Homeless in Vancouver: RLO spoofing is another Internet security reverse

    1 of 6 2 of 6

      Nine years ago, at least, computer industry insiders knew how the invisible bi-directional control characters in the Unicode character set could be exploited to disguise phishing websites and malware.

      It’s nearly a decade later and surprisingly little has been done to mitigate the threat to ordinary computer users.

      These same Unicode control characters, which are now included with all computer typefaces, also form part of the basic toolkit of work-a-day Internet hackers-slash-thieves.

      Unicode bi-directional control characters are being regularly exploited to spoof filenames, Windows registry entries and perhaps even website URLs—all in order to disguise the malicious digital content used to take control of computers and steal from computer users.

      The problem isn’t actually the Unicode control characters themselves but rather the characters running the Unicode Consortium, along with the various top hardware and software companies. These are the characters who have collaborated over the last 20 years to create the poorly secured, easily compromised and weaponized, standards—like NTP serversTLS/SSL and Unicode—that have helped make the Internet the dangerous environment that it has become.

      And Microsoft—the maker of the operating system most targeted by every kind of malware attack—should be singled out for deliberately removing a simple security feature from the Home version of Windows that could easily be used to guard against bi–direction character spoofing.

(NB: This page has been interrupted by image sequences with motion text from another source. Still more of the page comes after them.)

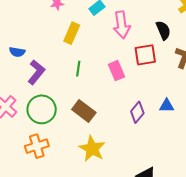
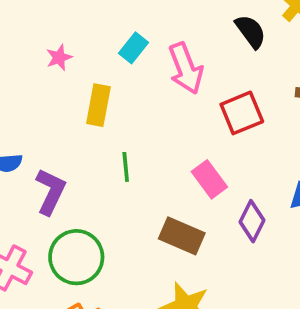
black semicircle: (163, 30) -> (251, 31), moved
pink rectangle: (116, 71) -> (209, 179), moved
brown rectangle: (84, 111) -> (182, 236), moved

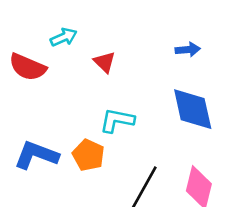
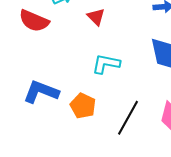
orange pentagon: (88, 155) -> (83, 106), moved

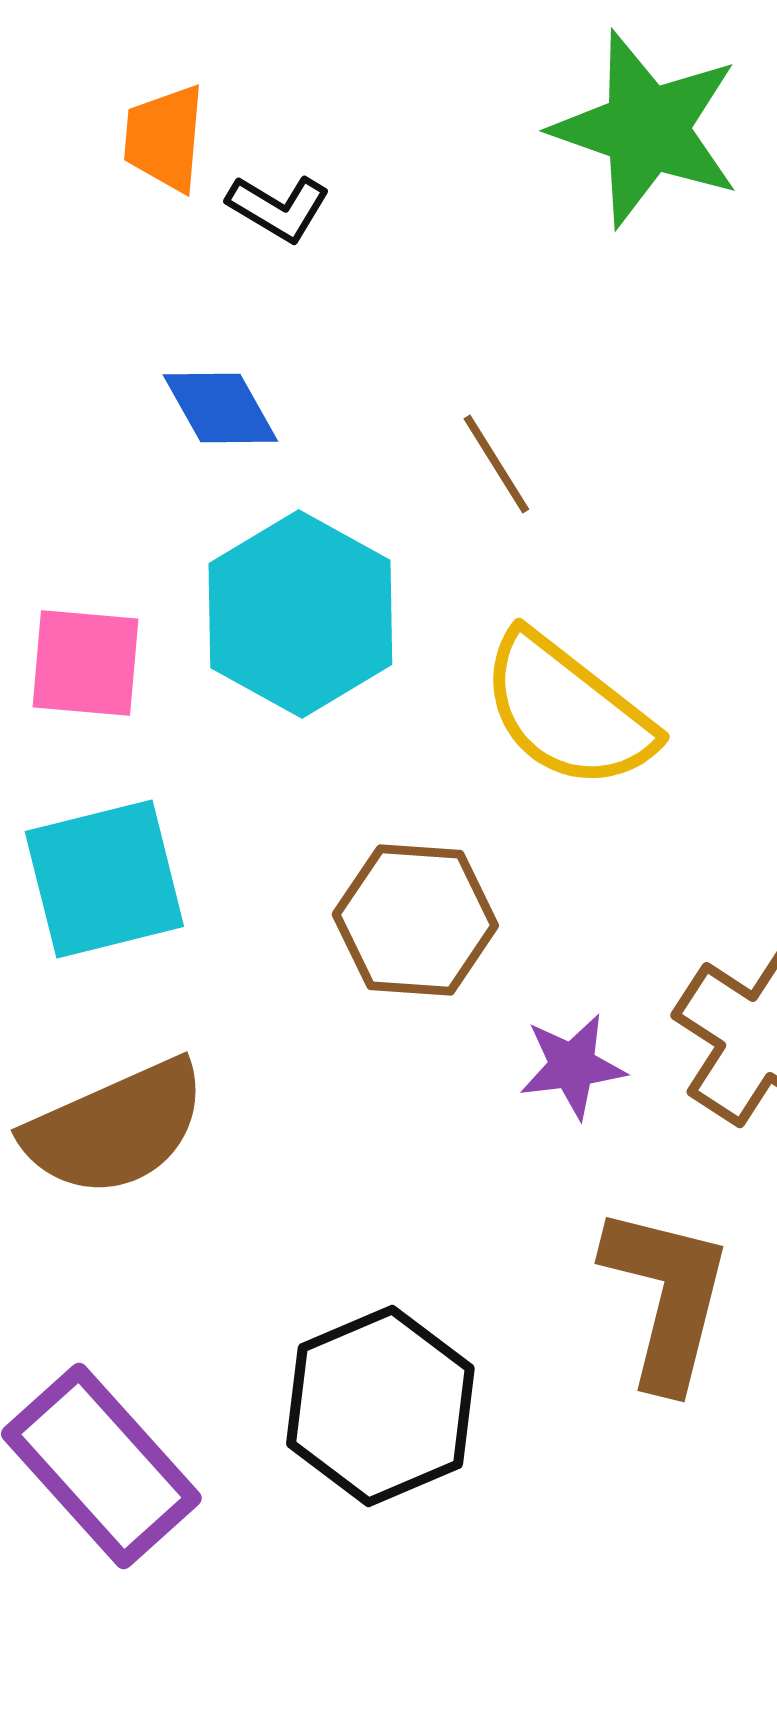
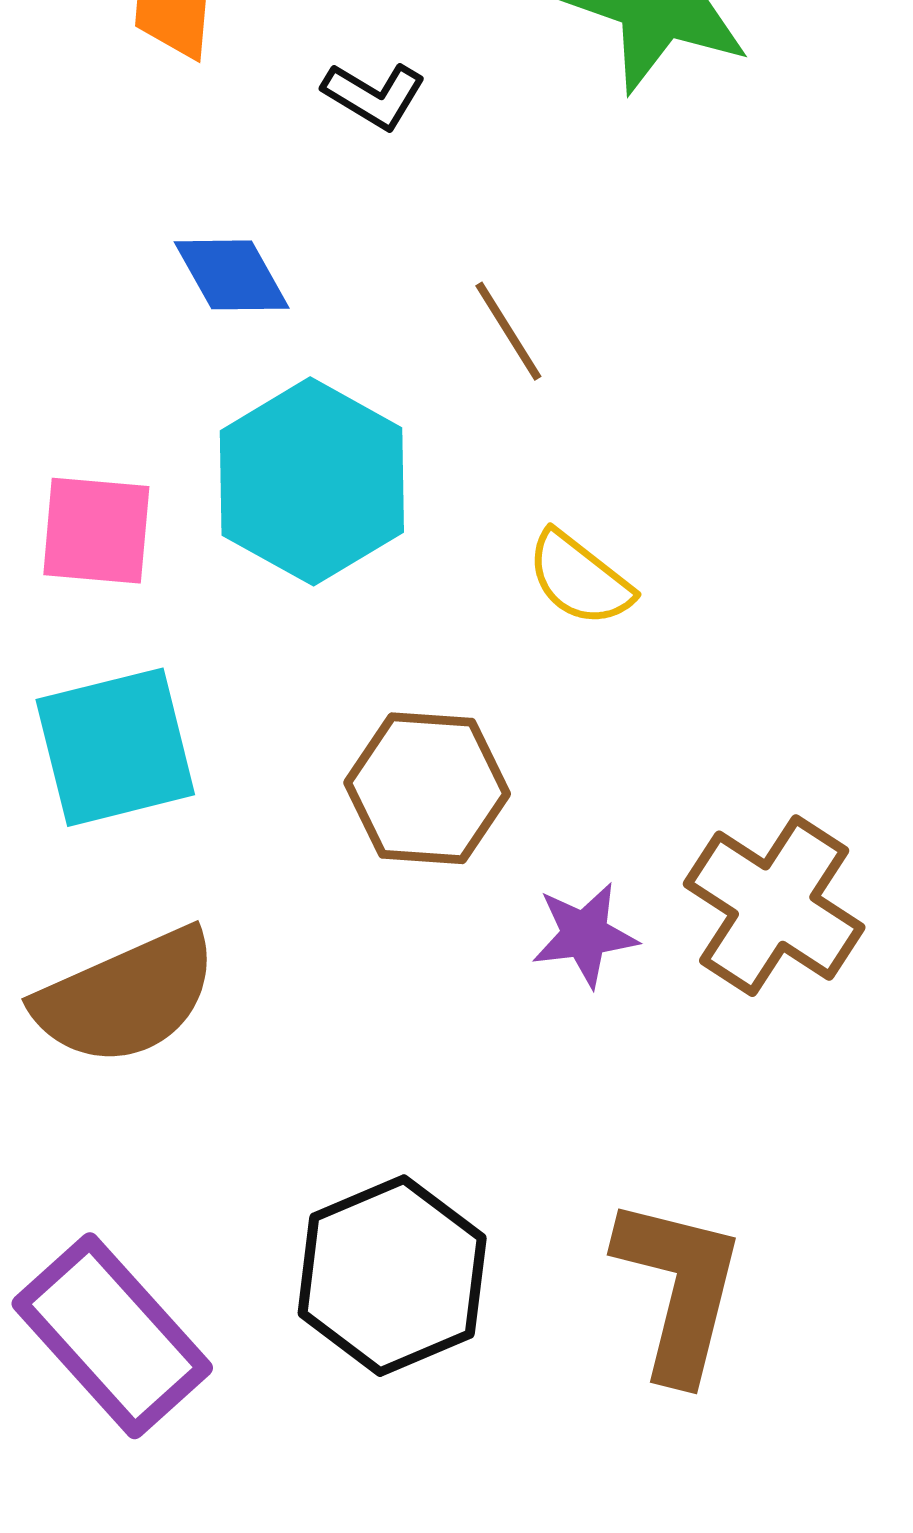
black L-shape: (278, 208) -> (374, 95), moved
yellow semicircle: (567, 711) -> (580, 579), size x0.6
brown L-shape: (666, 1297) -> (679, 1289), moved

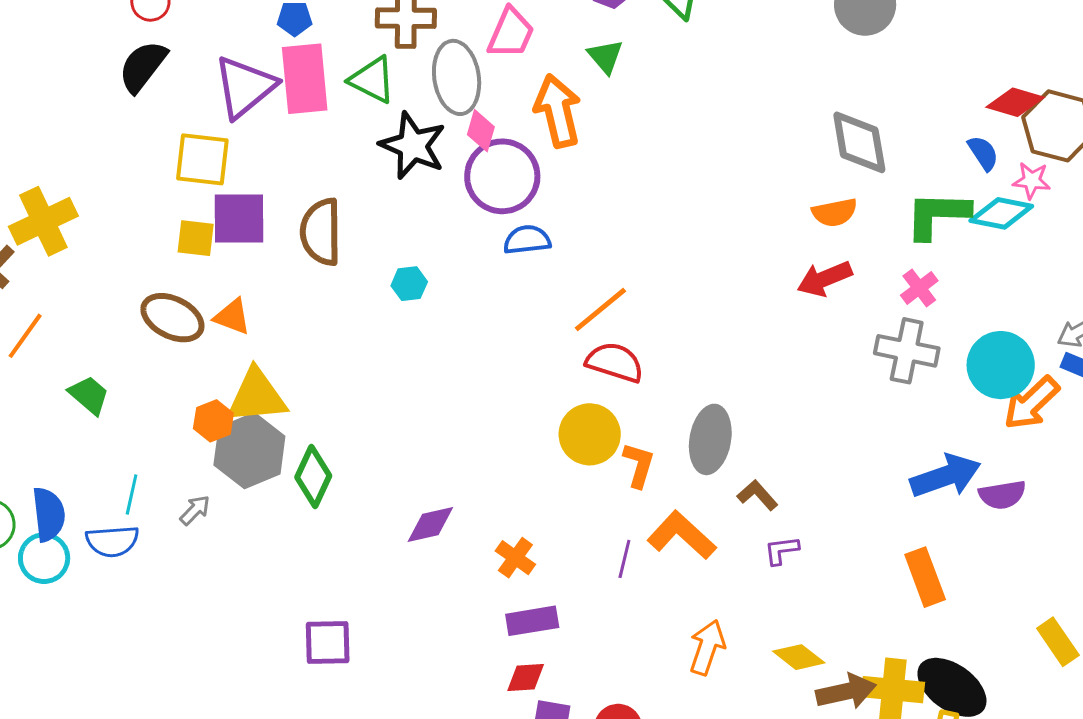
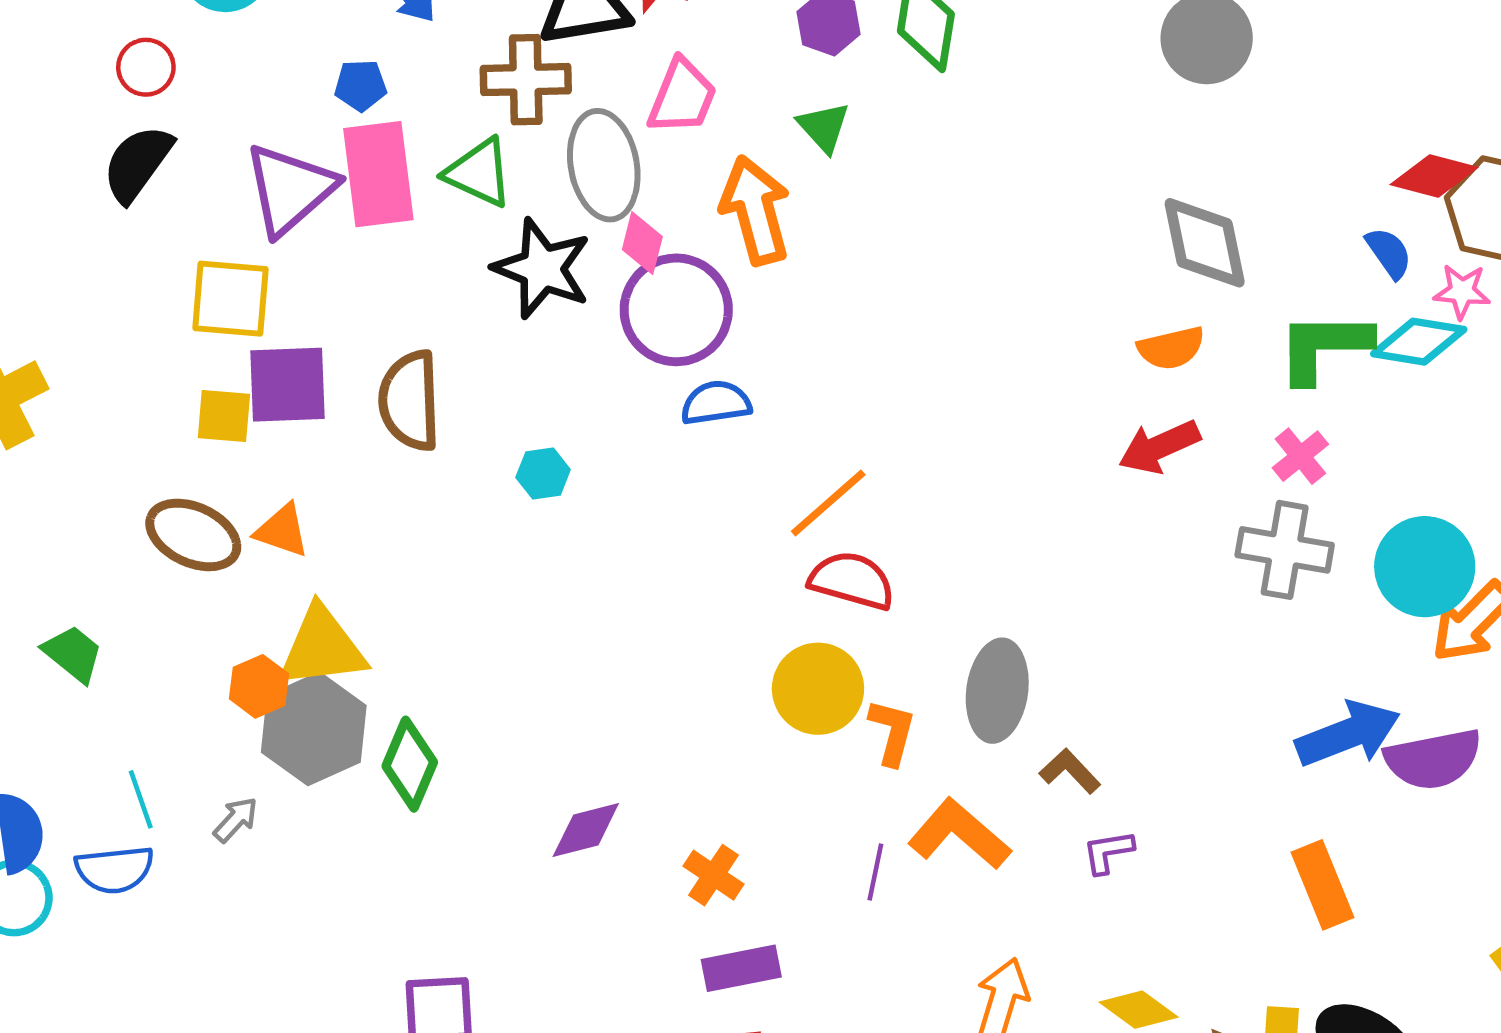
cyan line: (132, 495) -> (141, 799), turned -30
purple semicircle: (1002, 495) -> (1433, 759), size x1.4

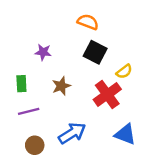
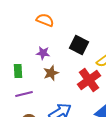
orange semicircle: (88, 22) -> (45, 20), moved
purple star: (43, 52) -> (43, 53), moved

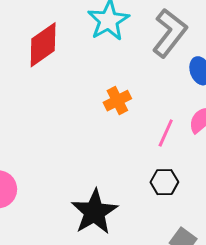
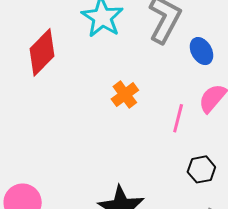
black hexagon: (164, 182) -> (201, 169), moved

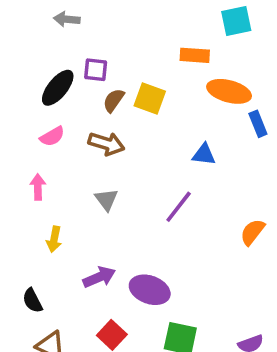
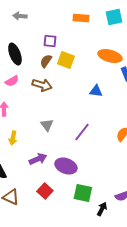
orange rectangle: (195, 55) -> (81, 18), moved
purple square: (96, 70) -> (50, 41), moved
black ellipse: (58, 88) -> (15, 54), turned -60
gray triangle: (106, 200) -> (47, 125), moved
purple line: (179, 207) -> (82, 132), moved

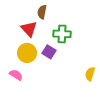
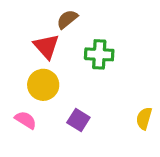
brown semicircle: (42, 12) -> (67, 19), turned 40
purple square: (49, 52) -> (78, 120), moved

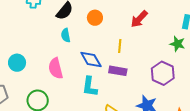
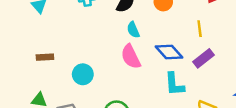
pink semicircle: (56, 68) -> (131, 57), moved
purple rectangle: (118, 71) -> (204, 58), turned -36

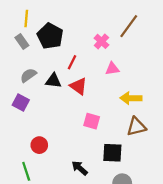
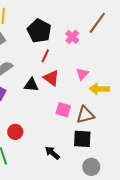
black pentagon: (50, 36) -> (39, 31), moved
pink triangle: (112, 69) -> (82, 74), moved, turned -40
black triangle: (53, 81) -> (31, 85), moved
brown triangle: (136, 127) -> (85, 115), moved

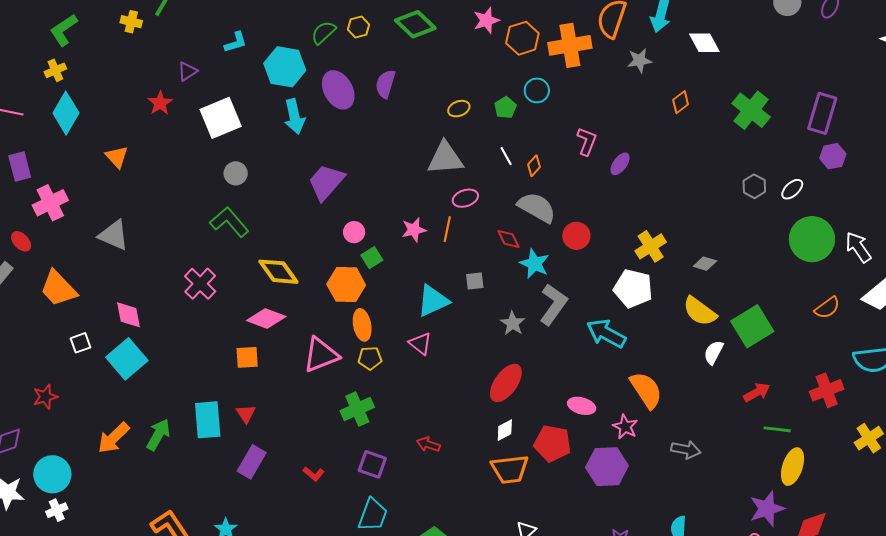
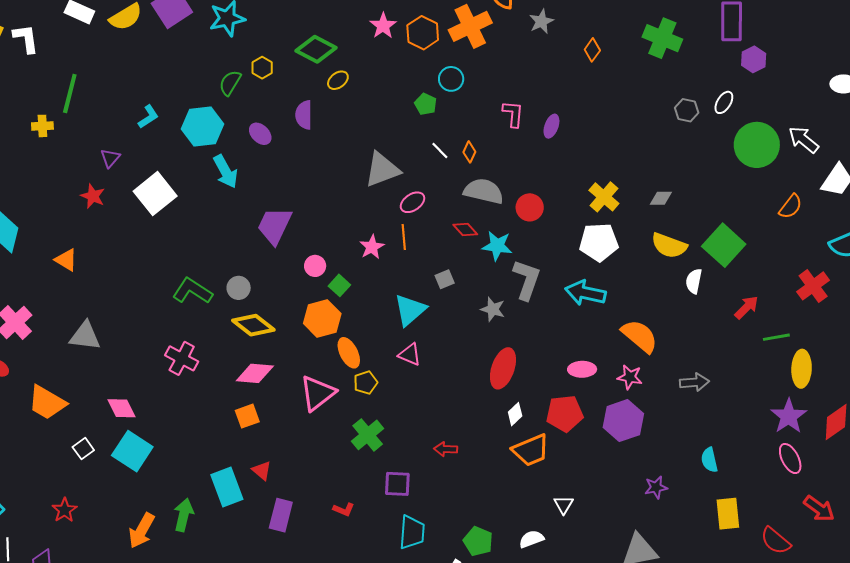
purple ellipse: (338, 90) -> (260, 134), size x0.6
yellow ellipse: (459, 109) -> (338, 80), moved
gray circle: (236, 173) -> (239, 288), moved

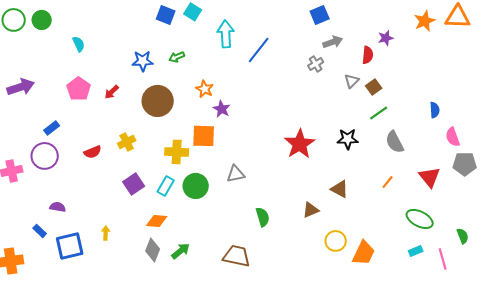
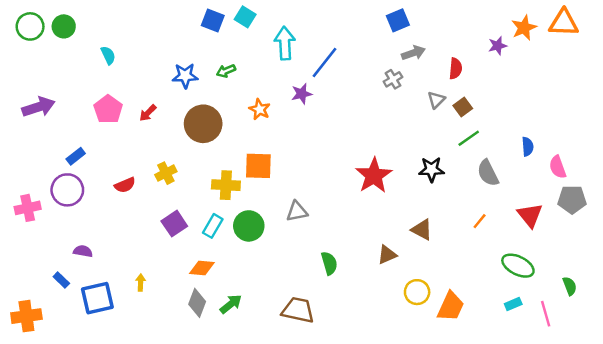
purple star: (386, 38) -> (498, 46), moved
purple star: (222, 109) -> (302, 94), moved, turned 30
blue semicircle: (435, 110) -> (528, 147), moved

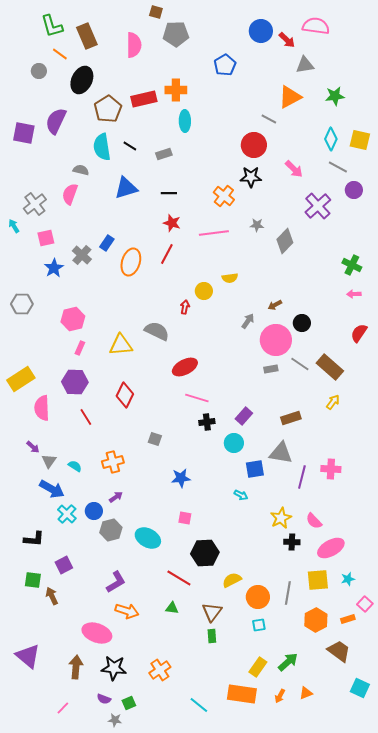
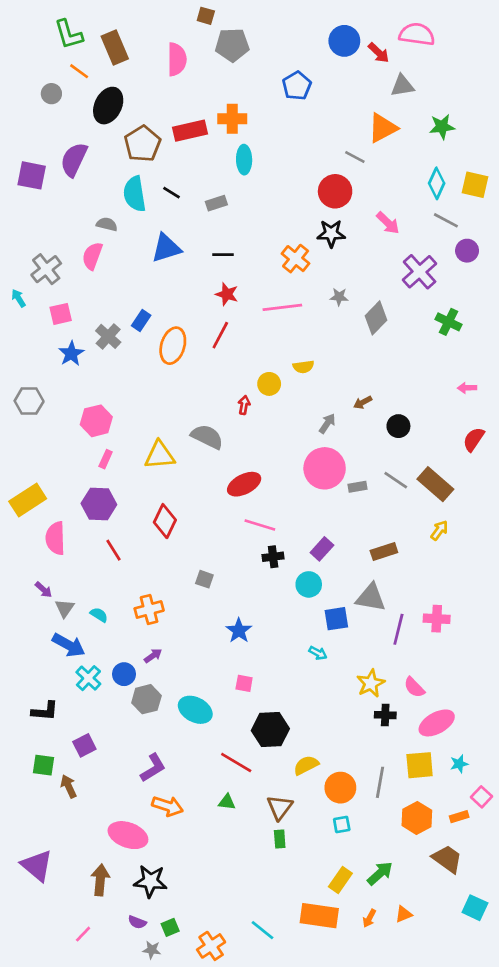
green cross: (352, 265) -> (449, 322), moved
pink circle: (276, 340) -> (325, 468), moved
blue star: (181, 478) -> (239, 631), turned -30
orange cross: (160, 670) -> (211, 946), moved

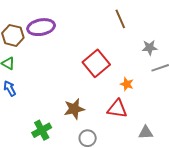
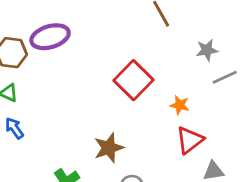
red triangle: (117, 109) -> (190, 140), moved, turned -40

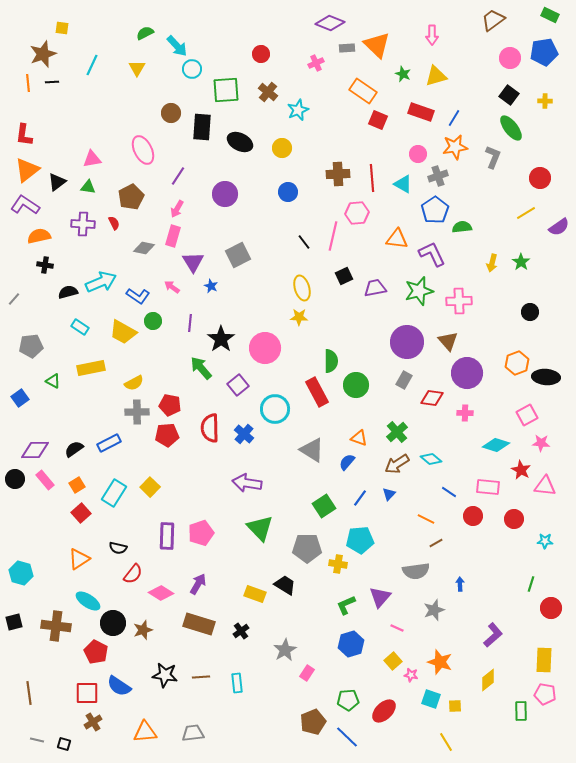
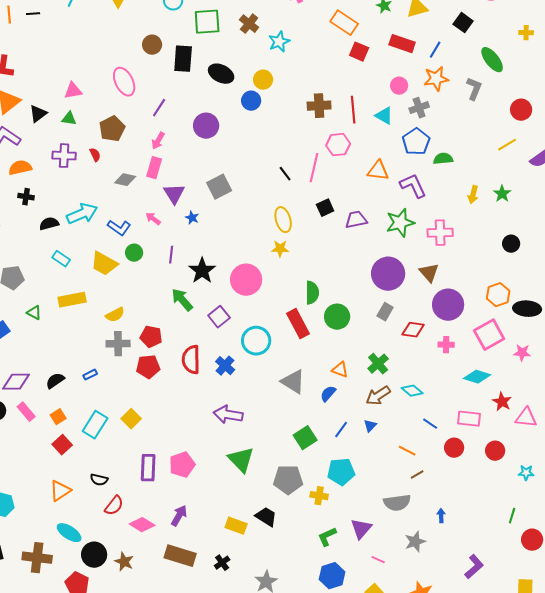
black square: (509, 95) -> (463, 23), moved
blue circle: (288, 192) -> (251, 101), moved
pink square: (527, 415) -> (489, 335), moved, size x1.4
blue rectangle: (109, 443) -> (90, 375), size x0.6
pink star: (541, 443) -> (522, 353), moved
brown star: (143, 630) -> (124, 562), turned -30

      One character set to rule them all

      You may know the Unicode text character encoding standard from such historical works as the Unicode of Hammurabi, or you may be more familiar with recent works, such as the DaVinci Unicode—or you may not.

      Unicode is one of those foundational things that underlies computers and the Internet—most of us should never need to know about it. It’s a 20-year-old standardized set of over 120,000 characters allowing most of the world’s writing systems—current and historical—to be rendered digitally.

      Each typeface that a person uses on their computer contains only a subset of this huge Unicode “alphabet”.

      For example, the version of the typeface Arial, which has shipped with Microsoft Windows since 1999, is properly called Arial Unicode MS and includes 27,720 Unicode characters.

      Unicode is fundamentally a good and necessary thing, and so are the invisible bi-directional control characters.

      The so-called Unicode “bidi” control characters are not really characters at all but rather invisible signal switches, or style operators, to control the apparent flow of words. They exist to facilitate the display—separately and together—of scripts that run left-to-right, such as English, and right-to-left, such as Arabic and Hebrew.

      CharacterMeaningUnicodeUsage
      RLMRight-to-Left Mark200fActs as an Arabic character.
      LRMLeft-to-Right Mark200eActs as a Latin character.
      RLERight-to-Left Embedding202bTreats following text as embedded right-to-left.
      LRELeft-to-right embedding202aTreats following text as embedded left-to-right.
      RLORight-to-left override202eForces following characters right-to-left.
      LROLeft-to-right override202dForces following characters left-to-right.
      PDFPop Directional Format202cRestores direction previous to LRE, RLE, RLO, LRO.
      ZWJZero width joiner200dJoins leading and trailing characters.
      ZWNJZero width non joiner200cBreaks leading and trailing characters.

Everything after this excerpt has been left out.